Aim of the task: Scan the records for lines with the string "anniversary". Say how many there are, and add nothing.
--- Input ---
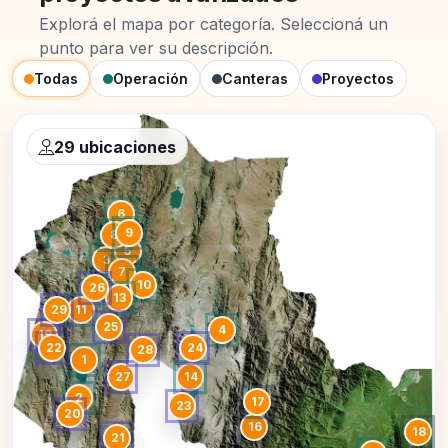
Explorá el mapa por categoría. Seleccioná un
punto para ver su descripción.
Todas
Operación
Canteras
Proyectos
29 ubicaciones
6
9
8
5
3
7
10
26
13
29
11
25
4
19
22
24
28
1
27
14
2
17
23
20
16
18
21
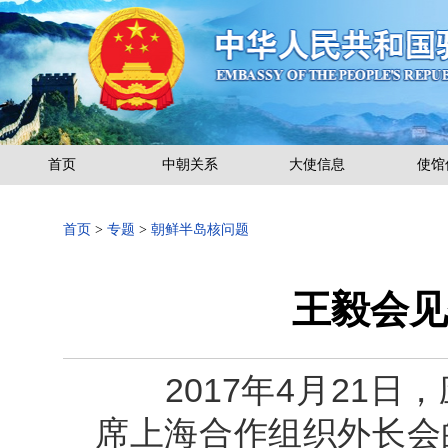
首页
中朝关系
大使信息
使馆
首页
>
专题
>
朝鲜半岛核问题
王毅会见
2017年4月21日
席上海合作组织外长会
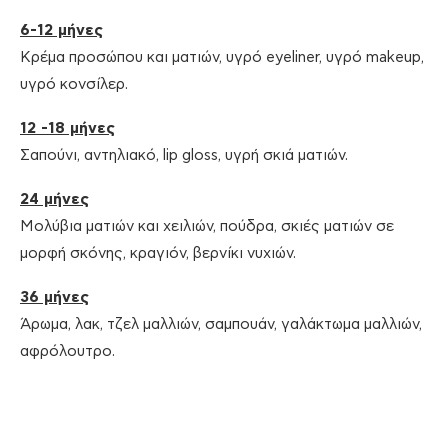
6-12 μήνες
Κρέμα προσώπου και ματιών, υγρό eyeliner, υγρό makeup,
υγρό κονσίλερ.
12 -18 μήνες
Σαπούνι, αντηλιακό, lip gloss, υγρή σκιά ματιών.
24 μήνες
Μολύβια ματιών και χειλιών, πούδρα, σκιές ματιών σε
μορφή σκόνης, κραγιόν, βερνίκι νυχιών.
36 μήνες
Άρωμα, λακ, τζελ μαλλιών, σαμπουάν, γαλάκτωμα μαλλιών,
αφρόλουτρο.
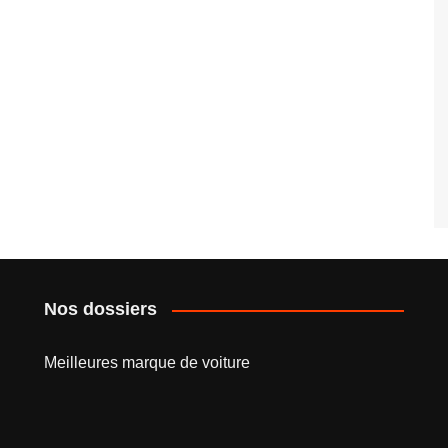
Nos dossiers
Meilleures marque de voiture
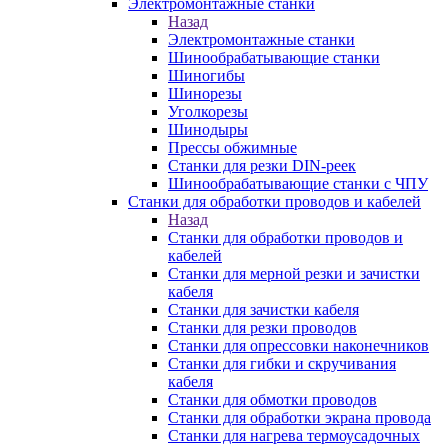
Электромонтажные станки
Назад
Электромонтажные станки
Шинообрабатывающие станки
Шиногибы
Шинорезы
Уголкорезы
Шинодыры
Прессы обжимные
Станки для резки DIN-реек
Шинообрабатывающие станки с ЧПУ
Станки для обработки проводов и кабелей
Назад
Станки для обработки проводов и
кабелей
Станки для мерной резки и зачистки
кабеля
Станки для зачистки кабеля
Станки для резки проводов
Станки для опрессовки наконечников
Станки для гибки и скручивания
кабеля
Станки для обмотки проводов
Станки для обработки экрана провода
Станки для нагрева термоусадочных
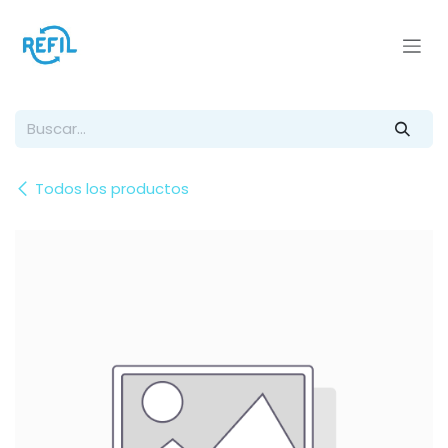
Ir al contenido
Todos los productos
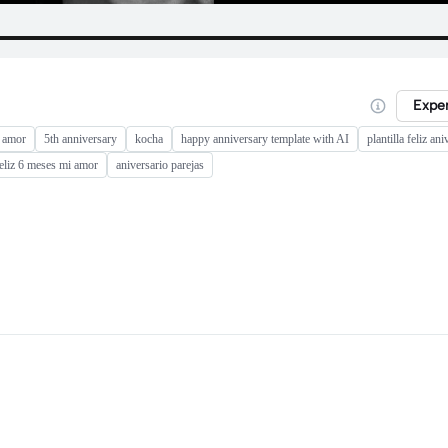
Expe
s amor
5th anniversary
kocha
happy anniversary template with AI
plantilla feliz an
eliz 6 meses mi amor
aniversario parejas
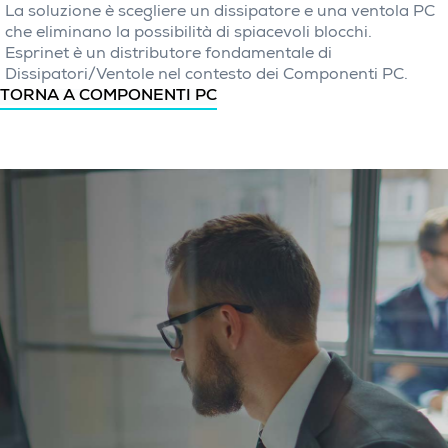
La soluzione è scegliere un dissipatore e una ventola PC
che eliminano la possibilità di spiacevoli blocchi.
Esprinet è un distributore fondamentale di
Dissipatori/Ventole nel contesto dei Componenti PC.
TORNA A COMPONENTI PC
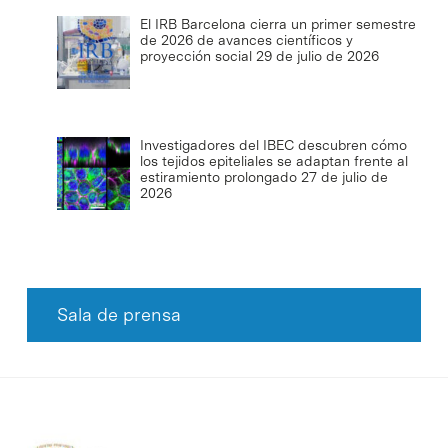
El IRB Barcelona cierra un primer semestre
de 2026 de avances científicos y
proyección social
29 de julio de 2026
Investigadores del IBEC descubren cómo
los tejidos epiteliales se adaptan frente al
estiramiento prolongado
27 de julio de
2026
Sala de prensa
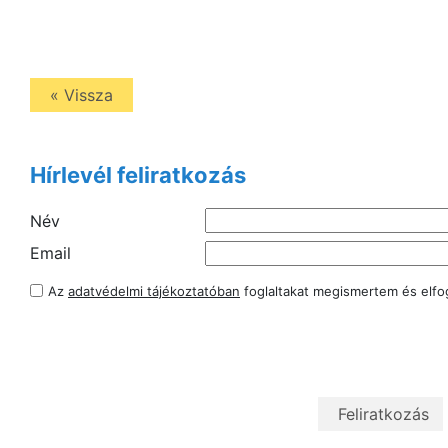
« Vissza
Hírlevél feliratkozás
Név
Email
Az
adatvédelmi tájékoztatóban
foglaltakat megismertem és elf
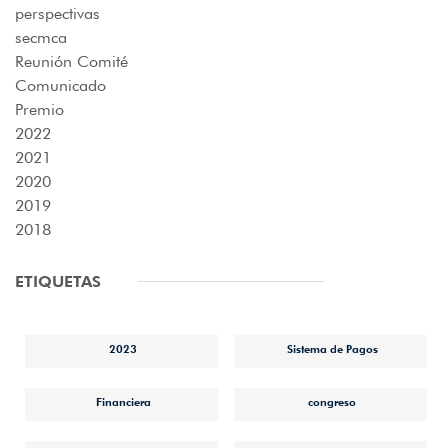
perspectivas
secmca
Reunión Comité
Comunicado
Premio
2022
2021
2020
2019
2018
ETIQUETAS
2023
Sistema de Pagos
Financiera
congreso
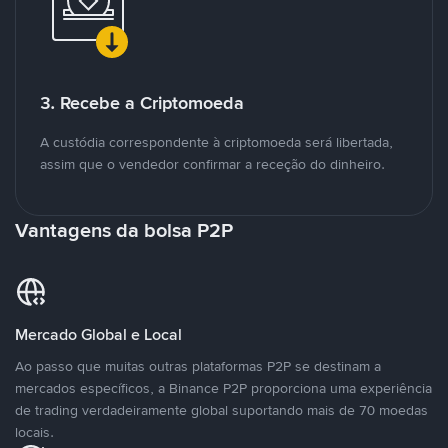
3. Recebe a Criptomoeda
A custódia correspondente à criptomoeda será libertada,
assim que o vendedor confirmar a receção do dinheiro.
Vantagens da bolsa P2P
Mercado Global e Local
Ao passo que muitas outras plataformas P2P se destinam a
mercados específicos, a Binance P2P proporciona uma experiência
de trading verdadeiramente global suportando mais de 70 moedas
locais.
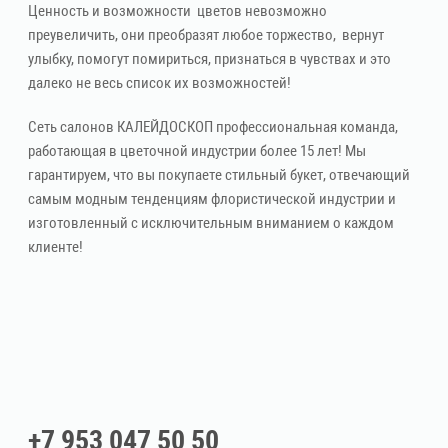
Ценность и возможности цветов невозможно
преувеличить, они преобразят любое торжество, вернут
улыбку, помогут помириться, признаться в чувствах и это
далеко не весь список их возможностей!
Сеть салонов КАЛЕЙДОСКОП профессиональная команда,
работающая в цветочной индустрии более 15 лет! Мы
гарантируем, что вы покупаете стильный букет, отвечающий
самым модным тенденциям флористической индустрии и
изготовленный с исключительным вниманием о каждом
клиенте!
+7 953 047 50 50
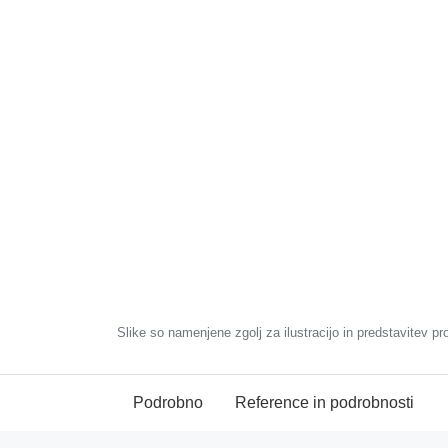
Slike so namenjene zgolj za ilustracijo in predstavitev pr
Podrobno
Reference in podrobnosti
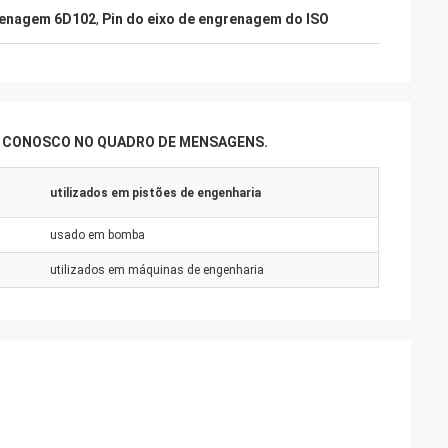
grenagem 6D102
,
Pin do eixo de engrenagem do ISO
R CONOSCO NO QUADRO DE MENSAGENS.
utilizados em pistões de engenharia
usado em bomba
utilizados em máquinas de engenharia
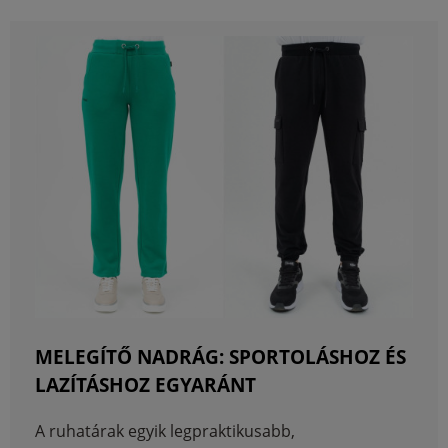
MELEGÍTŐ NADRÁG: SPORTOLÁSHOZ ÉS
LAZÍTÁSHOZ EGYARÁNT
A ruhatárak egyik legpraktikusabb,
---
Exercise answer: 2